Every line with the word "über" in it should be extracted from the data that follows.

┌────────

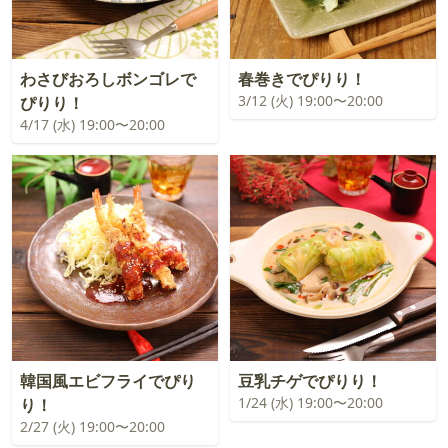
わさびおろしボンゴレで
春巻きでぴりり！
3/12 (火) 19:00〜20:00
ぴりり！
4/17 (水) 19:00〜20:00
韓国風エビフライでぴり
豆乳チゲでぴりり！
1/24 (水) 19:00〜20:00
り！
2/27 (火) 19:00〜20:00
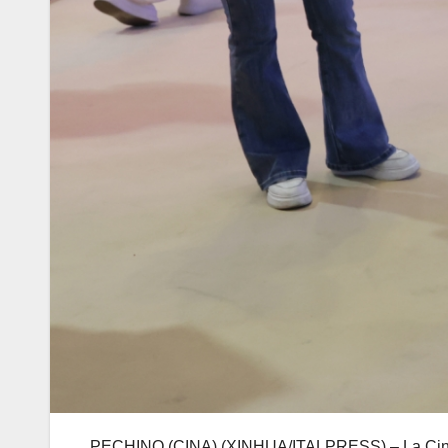
PECHINO (CINA) (XINHUA/ITALPRESS) – La Cina preve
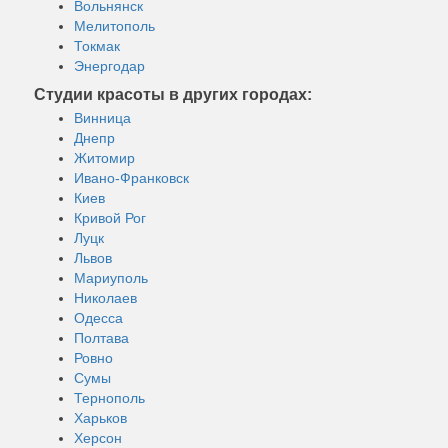
Вольнянск
Мелитополь
Токмак
Энергодар
Студии красоты в других городах:
Винница
Днепр
Житомир
Ивано-Франковск
Киев
Кривой Рог
Луцк
Львов
Мариуполь
Николаев
Одесса
Полтава
Ровно
Сумы
Тернополь
Харьков
Херсон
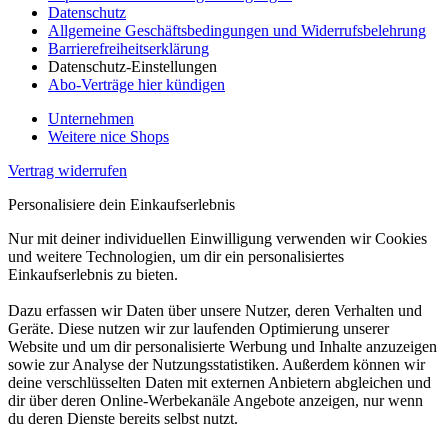
Datenschutz
Allgemeine Geschäftsbedingungen und Widerrufsbelehrung
Barrierefreiheitserklärung
Datenschutz-Einstellungen
Abo-Verträge hier kündigen
Unternehmen
Weitere nice Shops
Vertrag widerrufen
Personalisiere dein Einkaufserlebnis
Nur mit deiner individuellen Einwilligung verwenden wir Cookies
und weitere Technologien, um dir ein personalisiertes
Einkaufserlebnis zu bieten.
Dazu erfassen wir Daten über unsere Nutzer, deren Verhalten und
Geräte. Diese nutzen wir zur laufenden Optimierung unserer
Website und um dir personalisierte Werbung und Inhalte anzuzeigen
sowie zur Analyse der Nutzungsstatistiken. Außerdem können wir
deine verschlüsselten Daten mit externen Anbietern abgleichen und
dir über deren Online-Werbekanäle Angebote anzeigen, nur wenn
du deren Dienste bereits selbst nutzt.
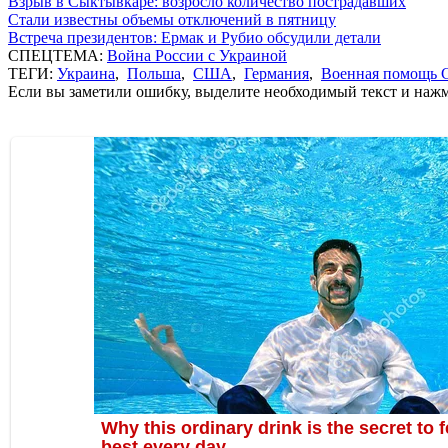
Взрыв в Сыктывкаре: возросло количество пострадавших
Стали известны объемы отключений в пятницу
Встреча президентов: Ермак и Рубио обсудили детали
СПЕЦТЕМА:
Война России с Украиной
ТЕГИ:
Украина
,
Польша
,
США
,
Германия
,
Военная помощь
Если вы заметили ошибку, выделите необходимый текст и нажми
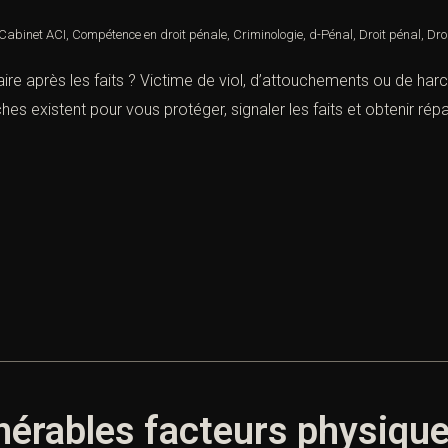
Cabinet ACI
,
Compétence en droit pénale
,
Criminologie
,
d-Pénal
,
Droit pénal
,
Dro
aire après les faits ? Victime de viol, d’attouchements ou de ha
existent pour vous protéger, signaler les faits et obtenir répara
nérables facteurs physique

└────────

■ **Written answer**
Dazu erfassen wir Daten über unsere Nutzer, deren Verhalten und
dir über deren Online-Werbekanäle Angebote anzeigen, nur wenn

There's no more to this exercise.